Biosphere Medical Inc. has tentatively settled a lawsuit alleging the Rockland, Mass., company may have been responsible when a youth in Missouri was permanently injured while doctors used a BioSphere device.
All of the parties involved in the 4-year-old case agreed to keep specific terms of the Sept. 15 settlement confidential. Because the plaintiff, Brett Pingel, is a minor, the settlement still requires approval by a Missouri state district court judge. That decision is expected within 60 days, the company said.
Neither BioSphere nor doctors at St. Louis University Hospital admitted liability and the monetary payment by BioSphere was paid by the company’s product-liability insurer. Attorneys for Pingel reached a similar settlement in late July with Tenant HealthSystem, the parent company of St.
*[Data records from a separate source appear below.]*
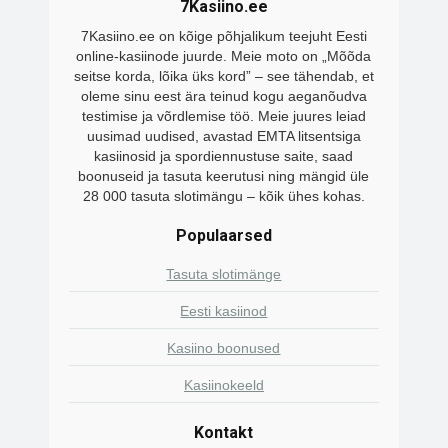
7Kasiino.ee
7Kasiino.ee on kõige põhjalikum teejuht Eesti
online-kasiinode juurde. Meie moto on „Mõõda
seitse korda, lõika üks kord” – see tähendab, et
oleme sinu eest ära teinud kogu aeganõudva
testimise ja võrdlemise töö. Meie juures leiad
uusimad uudised, avastad EMTA litsentsiga
kasiinosid ja spordiennustuse saite, saad
boonuseid ja tasuta keerutusi ning mängid üle
28 000 tasuta slotimängu – kõik ühes kohas.
Populaarsed
Tasuta slotimänge
Eesti kasiinod
Kasiino boonused
Kasiinokeeld
Kontakt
Louis University Hospital, with the court approving that deal on Aug. 20.
The lawsuit sought compensatory and punitive damages when Pingel was blinded in both eyes while surgeons used Biosphere’s EmboGold Microspheres during a procedure to treat a benign tumor at the top of the youth’s pharynx. The tumor, known as a juvenile nasal angiofibroma, often causes frequent bleeding which BioSphere polymer beads are designed to reduce prior to surgery.
A trial in the case had been scheduled to begin Oct. 19 before Judge Philip Heagney in St. Louis.